Weekly IFO and MGO prices over the period of Jan 1990 to June 2015. Source: authors’ own elaboration based on data from Clarksons Research Co. Ltd

Figure 2
Fig. 2

Weekly LNG prices at Japan and Henry Hub over the period of Jan 2000 to June 2015. Source: authors’ own elaboration based on data from an Energy Consultancy Company in Beijing

Investment deferral option

Uncertainty of an investment in a LNG powered ship lies in prices of oil-based fuels and LNG, each of which could evolve as a mean-reverting geometric Brownian motion, as explained in Section 1. The deferral option model can be solved in several steps as follows.

Step 1: To simulate fuel prices and estimate the net present values of total costs

Here, we use the method proposed by Dixit and Pindyck (1994) to estimate the parameters of IFO and LNG prices in Eqs. (6), (7). Because LNG prices at both Henry Hub in the USA and Japan are considered in this research, η o , η ghh , η gjp , \( \overline {P_o} \), \( \overline {P_{ghh}} \), \( \overline {P_{gjp}} \), σ o , σ ghh and σ gjp are required to be estimated. First, the sample data are used to estimate the parameters a o , b o , a ghh , a gjp , b ghh and b gjp in the following equations by OLS:
$$ {P}_o^t-{P}_o^{t-1}={a}_o+{b}_o{P}_o^{t-1}+{\varepsilon}_o^t $$
(11)
$$ {P}_{ghh}^t-{P}_{ghh}^{t-1}={a}_{ghh}+{b}_{ghh}{P}_{ghh}^{t-1}+{\varepsilon}_{ghh}^t $$
(12)
$$ {P}_{gjp}^t-{P}_{gjp}^{t-1}={a}_{gjp}+{b}_{gjp}{P}_{gjp}^{t-1}+{\varepsilon}_{gjp}^t $$
(13)
Next, we can obtain the corresponding parameters as follows:
$$ \overline {P_o}={a}_o/{b}_o $$
(14)
$$ {\eta}_o=-\mathit{\log}\left(1+{b}_o\right) $$
(15)
$$ {\sigma}_o={\sigma}_{\varepsilon, o}\sqrt{\frac{\mathit{\log}\left(1+{b}_o\right)}{{\left(1+{b}_o\right)}^2-1}} $$
(16)
$$ \overline {P_{ghh}}={a}_{ghh}/{b}_{ghh} $$
(17)
$$ {\eta}_{ghh}=-\mathit{\log}\left(1+{b}_{ghh}\right) $$
(18)
$$ {\sigma}_{ghh}={\sigma}_{\varepsilon, ghh}\sqrt{\frac{\mathit{\log}\left(1+{b}_{ghh}\right)}{{\left(1+{b}_{ghh}\right)}^2-1}} $$
(19)
$$ \overline {P_{gjp}}={a}_{gjp}/{b}_{gjp} $$
(20)
$$ {\eta}_{gjp}=-\mathit{\log}\left(1+{b}_{gjp}\right) $$
(21)
$$ {\sigma}_{gjp}={\sigma}_{\varepsilon, gjp}\sqrt{\frac{\mathit{\log}\left(1+{b}_{gjp}\right)}{{\left(1+{b}_{gjp}\right)}^2-1}} $$
(22)

Where σε, o, σε, ghh and σε, gjp are the standard deviations of regression equations, respectively. P ghh refers to LNG prices at Henry Hub, \( {\overline{P}}_{ghh} \) denotes the mean of the variable P ghh . P gjp refers to LNG prices at Japan, \( {\overline{P}}_{gjp} \) denotes the mean of the variable P gjp .

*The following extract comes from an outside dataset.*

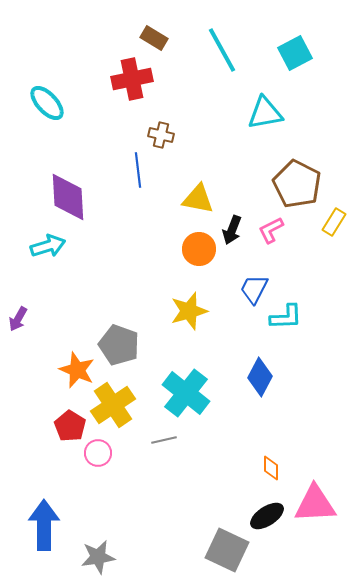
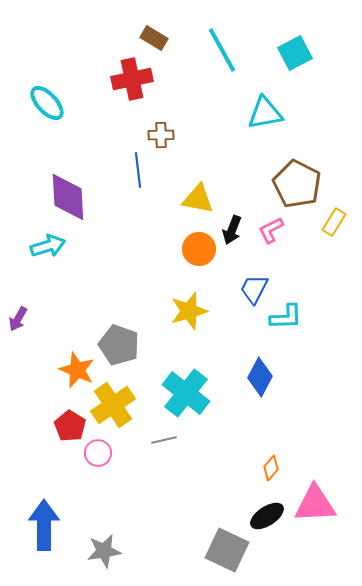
brown cross: rotated 15 degrees counterclockwise
orange diamond: rotated 40 degrees clockwise
gray star: moved 6 px right, 6 px up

It’s obvious that prices of IFO and MGO are closely related, because they are both products from crude oil. The price fluctuations are modelled as perfectly correlated based on the long-run average between both variables. (the long-run average could be derived from the cointegration relationships between IFO and MGO and the process could be obtained from Authors)
$$ \log {P}_{mgo,t}=\upalpha \mathrm{log}{P}_{o,t}+\beta $$
(23)

Where Pmgo, t refers to MGO price, Po, t means IFO price at time t, α is the parameter and β the intercept.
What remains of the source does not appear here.